For that reason, I relied on interesting methods to evaluate the dancers: I implemented a writing assignment to assess their intellectual understanding of the movement information shared before classes went remote. I asked that they prepare and give an oral presentation of their career development plans, insisting they carefully contemplate dance post-college. This was also compounded by the reality that some students did not have access to spaces conducive to dance training. Some lived in rural areas with dodgy internet connections, while others were spending the quarantine in homes where they were charged with the task of assisting parents—who may or may not have been newly unemployed— with their siblings and additional chores from just being at home. So, as we scurried, attempting to become more efficient at teaching dance-related courses remotely, it became apparent that faculty and administration were not having critical and necessary conversations about best practices, keeping in mind conditions that may negatively impact some students.
Dr. Nance spoke about a rehearsal he had earlier that day, saying one reason it was so successful was because of the interaction—seeing the dancers in person, laughing, joking, and moving together. He added, “Even though they couldn't hug or hold each other's hands, it was nice just enjoying each other’s energies and spirit.”
The truth is, online learning is not new as it had its beginnings in the late 1900s. But teaching Afro-Caribbean, hip hop, tap and other jazz forms, modern dance techniques and ballet, professors may be encouraged to modify approaches, rethink assignments and adapt assessment simply because dance is a discipline that depends heavily on the students’ physical presence. But teaching online also afforded some Black faculty the opportunity to dig into their creative hampers, teaching old classes in imaginative ways, while allowing others to propose courses that may have had strong desires to explore.
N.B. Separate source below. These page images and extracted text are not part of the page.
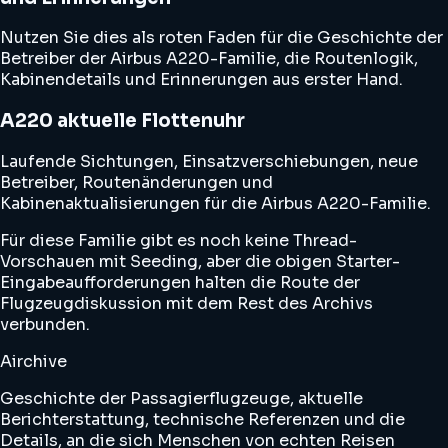
Nutzen Sie dies als roten Faden für die Geschichte der
Betreiber der Airbus A220-Familie, die Routenlogik,
Kabinendetails und Erinnerungen aus erster Hand.
A220 aktuelle Flottenuhr
Laufende Sichtungen, Einsatzverschiebungen, neue
Betreiber, Routenänderungen und
Kabinenaktualisierungen für die Airbus A220-Familie.
Für diese Familie gibt es noch keine Thread-
Vorschauen mit Seeding, aber die obigen Starter-
Eingabeaufforderungen halten die Route der
Flugzeugdiskussion mit dem Rest des Archivs
verbunden.
Airchive
Geschichte der Passagierflugzeuge, aktuelle
Berichterstattung, technische Referenzen und die
Details, an die sich Menschen von echten Reisen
Dance scholar Dr. Raquel Monroe interlaced her administrative duties as co-director of academic diversity, equity and inclusion at Columbia College Chicago with her pedagogy. In a Zoom chat, Dr. Monroe admitted that taking classes remotely due to COVID afforded her the chance to teach a class she had been preparing her entire career. Dr. Monroe spoke of her pro-Black, feminist praxis, using it as the framework for the class she conceived last fall. The course would be a study on how Black feminism has informed the Black Lives Matter movement. Dr. Monroe’s scholarship is as a theorist and a practitioner, giving her students context for looking at choreography as protest, choreography on the stage and screen, and choreography in the streets and on the social dance floor.
In a moment of euphoria, Dr. Monroe remembered how the value of the class was revealed, saying, “When the non-verdict of Breonna Taylor's murder was announced—and it happened minutes before my class was to happen—I walked in and said, ‘Apply the analysis. I'm going to put up a discussion board. You all …. apply the analysis. You're reading about stuff that happened in 1968 and we are in 2020; what is the difference? Apply the analysis! I'm not teaching today.’” She anchored with clapping hands, “And they did!”
It was a perfect example of how COVID may have offered Black faculty the chance to curate and harness our pedagogical power.
The pandemic has made me anxious in my journey towards tenure and promotion, but it also reminded me of the communities of Black love and Black access all around. And as we continue to share cartographies of our movement ideals, let’s stay energized, stimulating the narrative that Black dance professors teaching in a time of COVID continue to be resplendently resourceful in the academy and beyond.